Hardly anyone would wash their hair every day back then, anyway. It was too much bother to haul all that water if you didn’t have indoor plumbing. In the winter, it was considered a little unhealthy to do so because you might catch cold. (Some women combed cornmeal through their hair to remove dirt and oils when they didn’t wash it.)
Of course, the real reasons why women’s hair thinned so much in those days was because of the tight buns they wore. Wearing the hair tightly pinned back tends to put stress on the follicle and break the hairs themselves.
That said, washing your hair every day is something I’ve heard advised against even in the modern day. Supposedly, it strips the hair and scalp of their natural oils too often which can lead to dry scalp and dull hair.
“He won’t buy the cow if he can get the milk for free.”
:rolleyes: :rolleyes: :rolleyes:
Let’s see:
I also got the one Antigen refers to. I was well into my early twenties before I realized those games are just stoopid.

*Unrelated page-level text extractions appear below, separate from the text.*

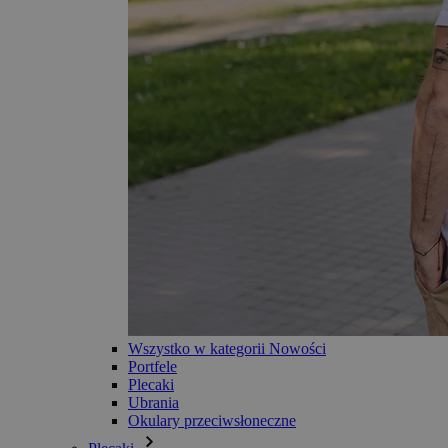
Wszystko w kategorii Nowości
Portfele
Plecaki
Ubrania
Okulary przeciwsłoneczne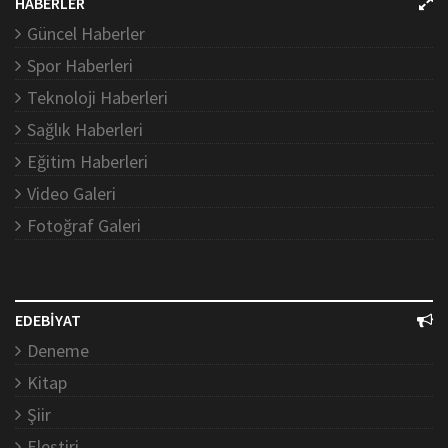
HABERLER
Güncel Haberler
Spor Haberleri
Teknoloji Haberleri
Sağlık Haberleri
Eğitim Haberleri
Video Galeri
Fotoğraf Galeri
EDEBİYAT
Deneme
Kitap
Şiir
Eleştiri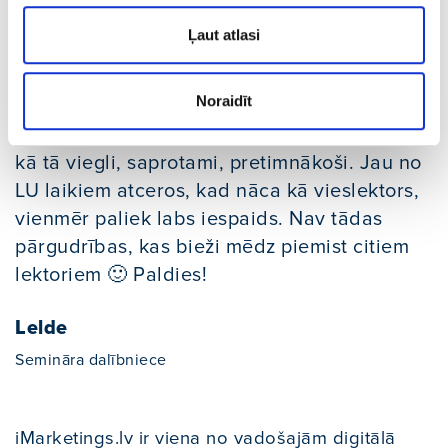
Atsauksmes
Ļaut atlasi
Noraidīt
Man ļoti patīk Sergeja runas prasme – kaut
kā tā viegli, saprotami, pretimnākoši. Jau no
LU laikiem atceros, kad nāca kā vieslektors,
vienmēr paliek labs iespaids. Nav tādas
pārgudrības, kas bieži mēdz piemist citiem
lektoriem 🙂 Paldies!
Lelde
Semināra dalībniece
iMarketings.lv ir viena no vadošajām digitālā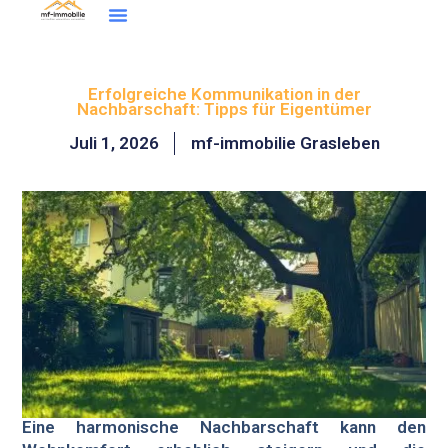
Inhalt
Zum
springen
Inhalt
Wohntraum Finder
springen
Erfolgreiche Kommunikation in der
Nachbarschaft: Tipps für Eigentümer
Juli 1, 2026
mf-immobilie Grasleben
Eine harmonische Nachbarschaft kann den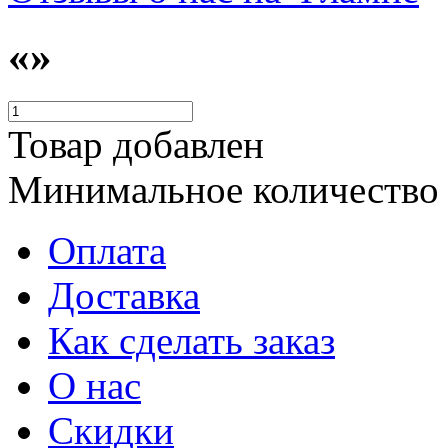
«»
Товар добавлен
Минимальное количество
Оплата
Доставка
Как сделать заказ
О нас
Скидки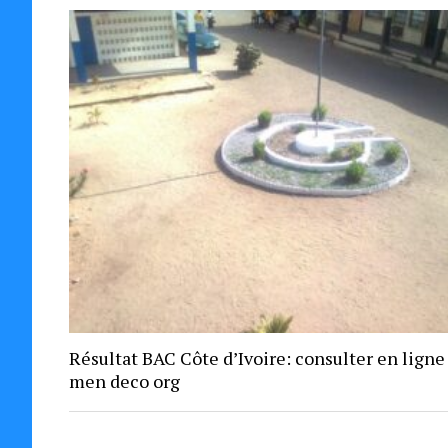
Résultat BAC Côte d’Ivoire: consulter en ligne
men deco org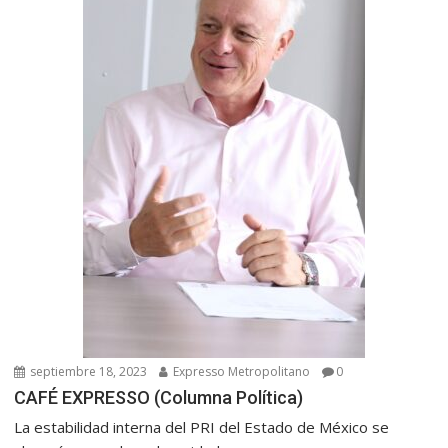
n
t
r
a
d
a
s
septiembre 18, 2023
Expresso Metropolitano
0
CAFÉ EXPRESSO (Columna Política)
La estabilidad interna del PRI del Estado de México se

And this is true. But I still wash my hair every day.
Two reasons:
That nasty oily feeling is unbearable.
You simply cannot comb two feet of heavy curls without having washed them first.

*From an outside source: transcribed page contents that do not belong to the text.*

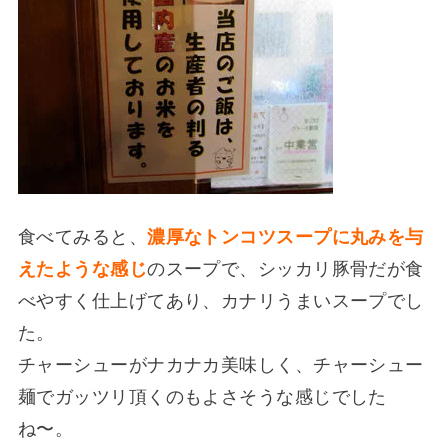
食べてみると、
濃厚なトンコツスープに丸みを与
えたような感じ
のスープで、シッカリ豚骨だが食
べやすく仕上げてあり、カナリうまいスープでし
た。
チャーシューがナカナカ美味しく、チャーシュー
麺でガッツリ頂くのもよさそうな感じでした
ね〜。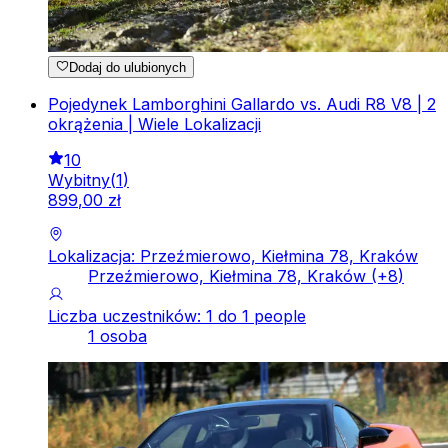
Dodaj do ulubionych
Pojedynek Lamborghini Gallardo vs. Audi R8 V8 | 2
okrążenia | Wiele Lokalizacji
10
Wybitny
(
1
)
899
,
00
zł
Lokalizacja: Przeźmierowo, Kiełmina 78, Kraków
Przeźmierowo, Kiełmina 78, Kraków
(+
8
)
Liczba uczestników: 1 do 1 people
1 osoba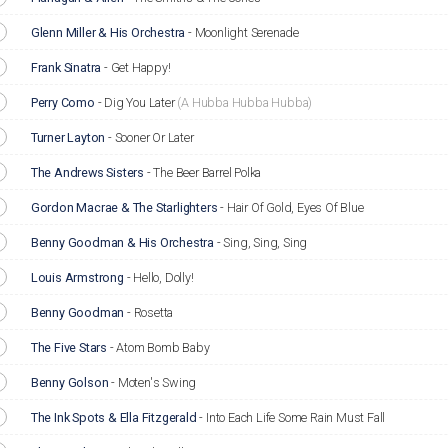
Glenn Miller & His Orchestra
-
Moonlight Serenade
Frank Sinatra
-
Get Happy!
Perry Como
-
Dig You Later
(A Hubba Hubba Hubba)
Turner Layton
-
Sooner Or Later
The Andrews Sisters
-
The Beer Barrel Polka
Gordon Macrae & The Starlighters
-
Hair Of Gold, Eyes Of Blue
Benny Goodman & His Orchestra
-
Sing, Sing, Sing
Louis Armstrong
-
Hello, Dolly!
Benny Goodman
-
Rosetta
The Five Stars
-
Atom Bomb Baby
Benny Golson
-
Moten's Swing
The Ink Spots & Ella Fitzgerald
-
Into Each Life Some Rain Must Fall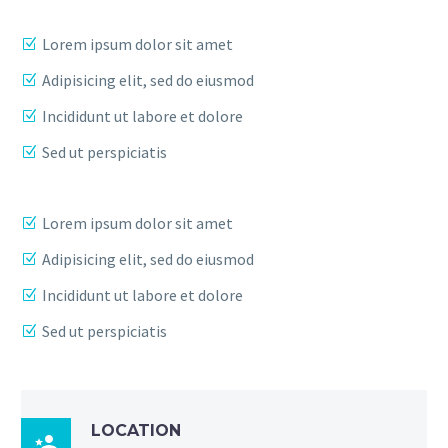
Lorem ipsum dolor sit amet
Adipisicing elit, sed do eiusmod
Incididunt ut labore et dolore
Sed ut perspiciatis
Lorem ipsum dolor sit amet
Adipisicing elit, sed do eiusmod
Incididunt ut labore et dolore
Sed ut perspiciatis
LOCATION


“Going to college is the only way to make a decent living. You could go learn a trade, but that will only make you money in the short term. You need a degree to have a career” got me a pretty useless degree and finds me working at a coffee shop at age 26.
Just wanted to quote Quiz Show.
“You know what my father told me? ‘Work hard and you’ll get ahead’. Was that honest?”
My dad’s version of this was, “The only people who are out at 11 PM are burglars and prostitutes.”
I’ve always showered at night and my grandmother always insisted that I would catch cold because of it. She’s a fairly intelligent woman (except for believing in every supplement that quack doctor’s mailers reccomend to make her healthier). I kept trying to tell her that I wouldn’t get sick unless I was exposed to cold germs and whatnot. I think she knew that this was true, but the other was so ingrained into her (probably from her mother) that she would. not. let. it. go. for about 8 years until i went off to college.
From my family I got: “Depression is all in your head.”
My response: And diabetes is all in the pancreas.
So are brain tumors.
And ignorance. Sadly, there is no medication for that.
I knew what the word meant, but I wanted to see what my mom would say, so I asked her, “What is masturbation?”
“I don’t know,” she replied quickly, then got very quiet.
A little while later she pipes up and says, “It’s when dirty people touch themselves.”
:eek:
Okay, that one threw me for a loop, and caused a lot of embarrassment that lasts well into my 30s.
It took me that long just to be able to type the word, and my daughter and I were watching The Closer and she asked me what autoerotic asphyxiation was.
I took a deep breath, and calmly and without emotion, gave her the definition, including saying The Word. “Ooookayyyy” was her reply and we went on watching the show together.
My mother told me often that only whores have pierced ears. Whenever she saw a woman wearing pierced earrings, I would get a lecture about the extreme sluttiness of pierced ears. As might be expected, I pierced my ears as soon as I moved away from home.
My parents were not among the tinfoil hat brigade, but they told me you couldn’t buy a piano tuning wrench unless you were a licensed techincian. Imagine my bringing it up in a thread and being dismissed out of hand as ridiculous… who’d have thought?
"Only sluts/whores:
…have pierced ears.
…wear shoes more than two inches high.
…wear red/black/any color but biege or white bras/panties.
…paint their toenails. (that one I still don’t get)
…ride around in fast cars."
She may have had something about the last one.